I know TWO people on the verge of bankruptcy right now. Two. How does this happen to people who work hard and pay their bills and try to make a living? I can understand people who run up a ton of debt with no compunctions at all. What I can't understand is how people get to the point of having to live on credit just to survive. It's unfair that something called The Working Poor even exists. Obviously.
I know 3 people who hate their jobs so badly that they're contemplating throwing away their current lives and starting over. Perhaps even by moving away from their current homes. One is considering France. Another is considering Bumfuck USA. I'm not certain where the third wants to go, because I haven't asked. I do know that if these people moved so far away I would be heartbroken as it would mean I would probably never see them again, but that's my problem, not theirs.
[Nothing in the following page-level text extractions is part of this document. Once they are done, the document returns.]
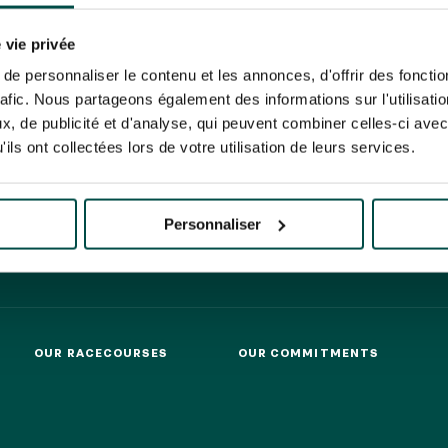
N PARTY - CYGAMES GRAND
ARIS - 14TH JULY
rise France Galop to store and process your email address in order to send you its new
N PARTY - CYGAMES GRAND
ribe at any time by using the “unsubscribe” link displayed in the newsletter.
Find ou
 vie privée
ARIS - 14TH JULY
e personnaliser le contenu et les annonces, d'offrir des fonctio
HIPPIQUES ET ÉVÉNEMENTS
rafic. Nous partageons également des informations sur l'utilisati
, de publicité et d'analyse, qui peuvent combiner celles-ci avec
ils ont collectées lors de votre utilisation de leurs services.
ING
BTOB – ENTERPRISES
Personnaliser
OUR RACECOURSES
OUR COMMITMENTS
OUR RACECOURSES
OUR COMMITMENTS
Three of these people are having the worst luck that you can possibly imagine. Constant outflow of cash with none coming in, deaths, you name it, they're dealing with it. And I don't understand how all of this is happening in the space of a few months. Some of it has been going on for years. I had thought 2008 would be better, but for many of my friends it is not.
For a lot of these things problems could be solved if I could simply manage to win a $350 million dollar lottery. Everyone I know would be set for life. A lot of these problems can't be managed with money, and those are the ones that make me feel helpless.
So if I start complaining about my meds, or lack thereof, If I start wanking about something stupid like my husband buying furniture in the middle of the night, or the fact that my child only took a 50 min nap, feel free to slap me senseless. Because in the grand scheme, that ain't nothing.